Not that I would ever in a million years consider cording, but I'd bet Gryff would be a very good candidate. He's almost doing it automatically. 

Do any of your havs have hair this consistancy?


----------



## Sheri (Oct 11, 2008)

He's got beautiful curls, doesn't he? Which must be an incredible pain while blowing coat. He does look like he'd cord really well... Once he's done blowing coat, do you think it will continue to mat if you don't brush him a lot, or maybe it might just settle down into the strong waves?


----------



## mintchip (Apr 19, 2007)

I bet it is a lot more work to take care of all the cords.


----------



## gelbergirl (Jun 9, 2007)

Henry's hair is like that. Very un-straight.
He just got pooffed-out at his groomer today but it will not last long.

Henry's doggie-Mommy was corded.

So how do you think it is done.
It just happens naturally then?


----------



## ivyagogo (Sep 11, 2007)

Sheri said:


> He's got beautiful curls, doesn't he? Which must be an incredible pain while blowing coat. He does look like he'd cord really well... Once he's done blowing coat, do you think it will continue to mat if you don't brush him a lot, or maybe it might just settle down into the strong waves?

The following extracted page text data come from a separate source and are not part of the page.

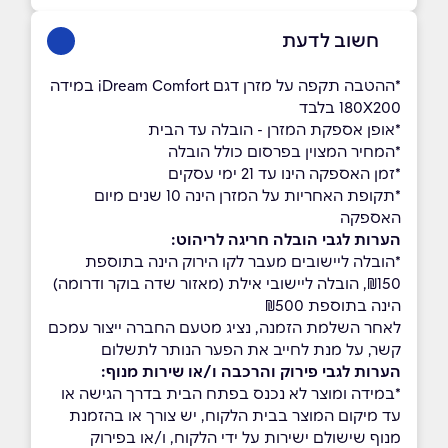
חשוב לדעת
*ההטבה תקפה על מזרן דגם iDream Comfort במידה
180X200 בלבד
*אופן אספקת המזרן - הובלה עד הבית
*המחיר המצוין בפרסום כולל הובלה
*זמן האספקה הינו עד 21 ימי עסקים
*תקופת האחריות על המזרן הינה 10 שנים מיום
האספקה
הערות לגבי הובלה חריגה לריהוט:
*הובלה ליישובים מעבר לקו הירוק הינה בתוספת
₪150, הובלה ליישובי אילת (מאזור שדה בוקר ודרומה)
הינה בתוספת ₪500
לאחר השלמת הזמנה, נציג מטעם החברה ייצור עמכם
קשר, על מנת לחייב את הפער הנותר לתשלום
הערות לגבי פירוק והרכבה ו/או שירות מנוף:
*במידה ומוצר לא נכנס בפתח הבית בדרך הגישה או
עד מיקום המוצר בבית הלקוח, יש צורך או בהזמנת
מנוף שישולם ישירות על ידי הלקוח, ו/או בפירוק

I sure hope so! This blowing coat is horrendous. He is going to the groomer on Tuesday and I am praying she won't need to shave him down. I brushed him yesterday and thought all the mats were out before his bath. Turned out that he was covered in them! He is a real mess. It seems every time I pet him, I wind up pulling his hair apart trying to get mats out. He runs under the bed everytime I get close to him these days.


----------



## irnfit (Nov 21, 2006)

I asked Alice Lawrence how it was to cord her dogs, and she said not easy. But once it is done, it's easy. I'm not fond of the look, but her dogs are great examples of the breed.


----------



## gelbergirl (Jun 9, 2007)

sometimes I think I add to the matting mess when I bath him myself.
I must not get all the mats before the bath and then more are created when I do the blowing drying.


----------



## mellowbo (Aug 12, 2007)

Ivy,
Lulu's hair is much like that. When she is groomed she is all fluffy but if I leave her alone it is like Gryff's. I've often wondered about cording too.
Carole


----------



## kelrobin (Jan 21, 2008)

Oh my, Gryff's hair is so cute! He does look especially wavy, although Jackson's fur gets like that after a bath . . . immediately combs out straight with some detangler. I like little waves . . . gives them personality. I have thought about the cording but would miss running my fingers through the fur. I know how frustrating the blowing coat is . . . you think it will never end, but when it does, you are soooo happy (and so is your Hav!) 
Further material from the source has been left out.